Recorded data>
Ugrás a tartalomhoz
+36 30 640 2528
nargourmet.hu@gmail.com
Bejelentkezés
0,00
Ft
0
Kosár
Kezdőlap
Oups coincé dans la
---
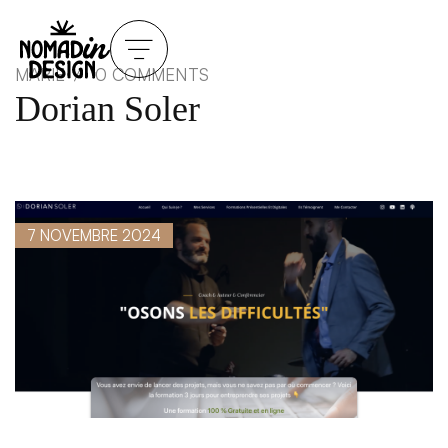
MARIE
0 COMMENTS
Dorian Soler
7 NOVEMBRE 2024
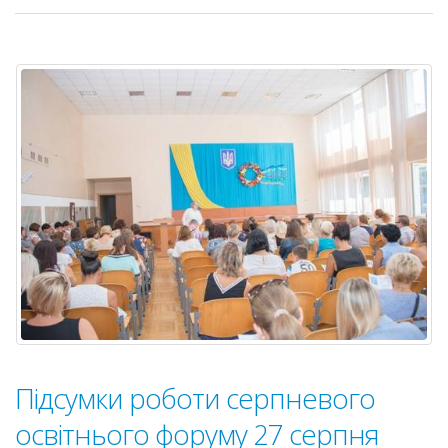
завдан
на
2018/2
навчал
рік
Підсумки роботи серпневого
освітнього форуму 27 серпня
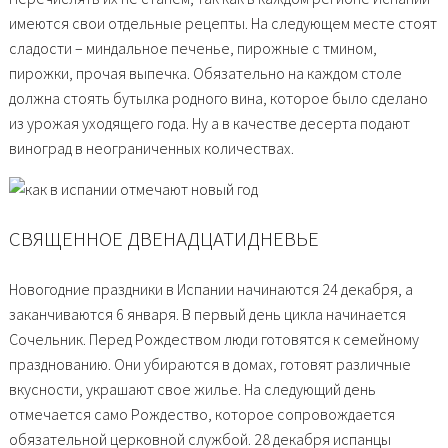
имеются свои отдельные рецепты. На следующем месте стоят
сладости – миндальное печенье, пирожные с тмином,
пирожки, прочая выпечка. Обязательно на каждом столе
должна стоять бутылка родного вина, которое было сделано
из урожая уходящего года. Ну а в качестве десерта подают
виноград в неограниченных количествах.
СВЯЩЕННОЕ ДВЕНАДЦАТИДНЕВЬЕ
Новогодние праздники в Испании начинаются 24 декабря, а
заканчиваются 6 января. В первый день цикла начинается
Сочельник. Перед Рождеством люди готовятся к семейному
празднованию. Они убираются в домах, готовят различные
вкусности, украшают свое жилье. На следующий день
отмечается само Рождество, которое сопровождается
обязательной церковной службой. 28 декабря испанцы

Work item>
On how many lines above does the word "день" appear? Only the number should be given.

Finished task>
2